Thursday 21 November 2019

Salad of Dublin Bay Prawns With radishes and fennel

This is a recipe from the Fern House Café. We are adamant (despite the expense) that Dublin Bay prawns are used in this dish -- Asian tiger prawns, often of dubious provenance, are rubbery and not sweet enough. And it's that sweetness, in contrast with peppery radishes, that is the genius of this dish. Be careful not to overcook -- barely two minutes will do it.


30 large Dublin Bay prawns, allow 5 per person

Sea salt

15g butter

1 tbsp olive oil

1 tbsp sweet chilli sauce

2 small fennel bulbs, cut in half, core removed and sliced very thinly

Some fennel or dill fronds

8 radishes, very thinly sliced

For the dressing:

3-4 tbsp olive oil

Juice of a lemon

A little Dijon mustard

Pinch of caster sugar

Sea salt

Freshly ground black pepper

2 limes, halved (for the garnish)


To cook the prawns, bring a saucepan of water with a generous amount of salt to a rolling boil. Add the prawns to the boiling salted water, cook for 2 minutes, no more or they will be overcooked. Drain immediately. Spread the cooked prawns onto a flat plate or tray to stop further cooking as they cool, before peeling.

Next, in a non-stick frying pan, melt the butter and olive oil. Add the peeled prawns and a little sweet chilli jam and warm for 1-2 minutes, turning occasionally.

To make the dressing, combine the ingredients in a jam jar. Seal and shake.

To make the salad

In a bowl mix together the sliced fennel, herbs and radishes and season. Lightly dress with a little of the lemon dressing.

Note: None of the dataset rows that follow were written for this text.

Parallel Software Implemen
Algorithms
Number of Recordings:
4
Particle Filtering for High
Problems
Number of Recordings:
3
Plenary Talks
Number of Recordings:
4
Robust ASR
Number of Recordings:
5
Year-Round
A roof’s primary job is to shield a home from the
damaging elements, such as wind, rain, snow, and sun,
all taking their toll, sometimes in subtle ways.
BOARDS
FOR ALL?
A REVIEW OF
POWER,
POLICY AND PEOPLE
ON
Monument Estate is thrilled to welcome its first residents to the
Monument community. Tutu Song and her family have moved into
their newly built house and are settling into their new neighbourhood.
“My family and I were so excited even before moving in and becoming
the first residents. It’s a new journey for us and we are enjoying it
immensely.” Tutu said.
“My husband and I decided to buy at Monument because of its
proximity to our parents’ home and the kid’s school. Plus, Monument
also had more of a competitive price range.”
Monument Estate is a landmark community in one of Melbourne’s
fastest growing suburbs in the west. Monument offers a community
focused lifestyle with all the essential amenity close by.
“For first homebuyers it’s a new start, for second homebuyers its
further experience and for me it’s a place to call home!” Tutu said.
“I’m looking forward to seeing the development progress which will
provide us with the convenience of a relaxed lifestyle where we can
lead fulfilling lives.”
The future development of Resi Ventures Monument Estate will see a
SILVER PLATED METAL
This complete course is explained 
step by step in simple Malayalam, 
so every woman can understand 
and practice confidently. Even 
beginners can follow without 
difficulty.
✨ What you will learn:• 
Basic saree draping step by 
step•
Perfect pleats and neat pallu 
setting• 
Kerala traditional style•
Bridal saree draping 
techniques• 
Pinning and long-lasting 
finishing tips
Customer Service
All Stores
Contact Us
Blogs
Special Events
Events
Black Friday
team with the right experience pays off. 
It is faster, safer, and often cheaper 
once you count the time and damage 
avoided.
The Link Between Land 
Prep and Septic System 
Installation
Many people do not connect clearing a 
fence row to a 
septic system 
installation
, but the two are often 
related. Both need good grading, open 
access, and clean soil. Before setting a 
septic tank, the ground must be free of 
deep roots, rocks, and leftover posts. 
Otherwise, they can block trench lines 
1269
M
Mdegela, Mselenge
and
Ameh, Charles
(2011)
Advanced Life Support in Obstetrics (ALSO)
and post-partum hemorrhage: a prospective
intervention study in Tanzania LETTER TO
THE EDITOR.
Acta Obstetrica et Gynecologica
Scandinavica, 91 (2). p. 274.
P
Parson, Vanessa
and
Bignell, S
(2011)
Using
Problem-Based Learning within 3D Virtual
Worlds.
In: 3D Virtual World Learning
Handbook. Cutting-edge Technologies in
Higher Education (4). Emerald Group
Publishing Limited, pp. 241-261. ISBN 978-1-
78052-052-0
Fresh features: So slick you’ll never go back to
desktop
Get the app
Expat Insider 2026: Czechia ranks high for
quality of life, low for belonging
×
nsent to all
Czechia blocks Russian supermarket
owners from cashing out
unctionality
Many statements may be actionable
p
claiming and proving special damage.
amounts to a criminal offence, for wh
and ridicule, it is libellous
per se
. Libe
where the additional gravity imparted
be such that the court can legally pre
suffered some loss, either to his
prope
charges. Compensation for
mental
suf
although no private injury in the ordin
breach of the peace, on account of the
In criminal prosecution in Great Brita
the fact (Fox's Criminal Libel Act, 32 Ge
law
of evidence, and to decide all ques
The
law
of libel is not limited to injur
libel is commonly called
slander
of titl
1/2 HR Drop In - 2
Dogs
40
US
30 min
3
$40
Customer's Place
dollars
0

To serve, pile the dressed salad on a plate and gently place the warmed prawns in the centre. Garnish with the lime and some fennel or chilli. This is delicious with a bowl of mayonnaise and some brown bread.

Wine match Nothing says summer like a glass of rosé. Tours des Gendres rosé, from Bergerac, is made from the cabaret sauvignon grape. It picks up the sweetness of the fennel and the prawns.